They may not agree on a lot of things, like who’s the better athlete, but there’s no denying the special feeling Gannon and Edward Allison are enjoying with French Settlement’s baseball team that’s headed to Kinder for a best-of-3 Class 2A state quarterfinal series.
The Lions (15-14) are trying to advance to their first Class 2A state tournament in school history. They last reached the state tournament in Class B in 2007.
No. 13 French Settlement opens play at No. 5 Kinder at 6 p.m. Friday with a doubleheader beginning at 6 p.m. A third game, if necessary, would follow at noon on Saturday.
“I’m ready, it’s going to be a fun matchup,” Gannon Allison said. “As a five seed, they’re a really good team. We’re coming off with a lot of momentum after beating the four seed (DeQuincy).

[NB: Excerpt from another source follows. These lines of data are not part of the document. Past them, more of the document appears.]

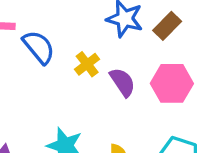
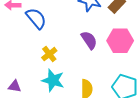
yellow cross: (87, 64) -> (49, 54), moved

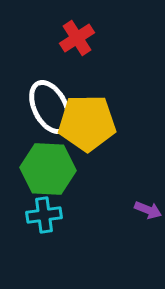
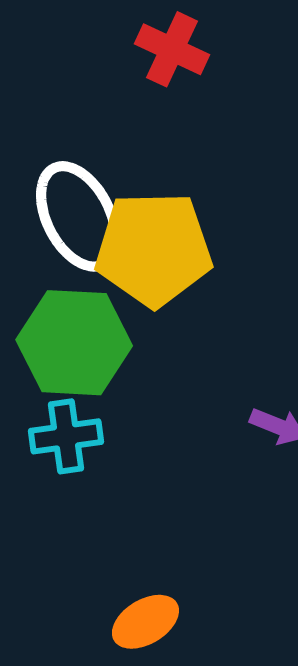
red cross: (77, 38) -> (172, 49), moved, turned -32

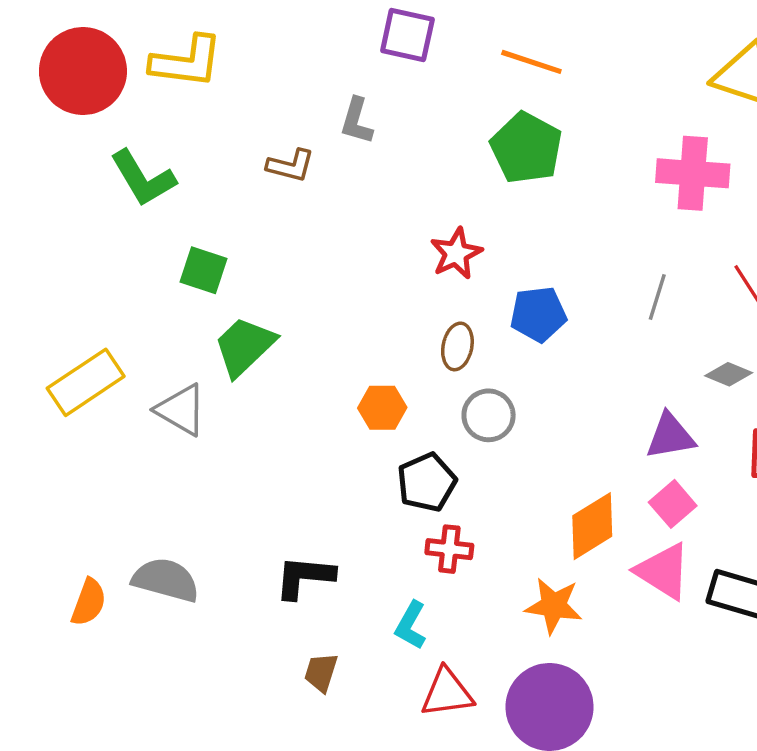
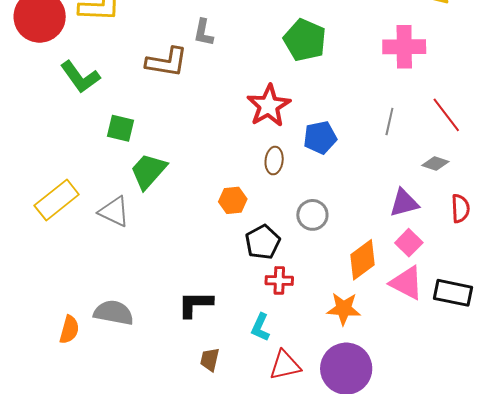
brown L-shape: (291, 166) -> (167, 62), size x1.5
red star: (456, 253) -> (269, 106), size x1.4
gray circle: (489, 415) -> (312, 215), moved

I’m really looking forward to this series.”
Said Edward Allison, “It’s pretty good. It’s my first time going deep in the playoffs.”
The Allison brothers had quite an impact on helping French Settlement secure a 2-1 series upset over fourth-seeded DeQuincy, which handed the Lions a 10-2 loss in last Friday’s opener.
A day later, the Lions (15-14) responded with a doubleheader sweep – the first time this season they won two games in the same day - with a 12-3 victory behind Brice Fruge’s three-hit pitching effort.
Gannon, a junior utility player, got the start in the third, pitching 5.2 innings where he allowed two runs on six hits with four strikeouts in a 10-3 victory.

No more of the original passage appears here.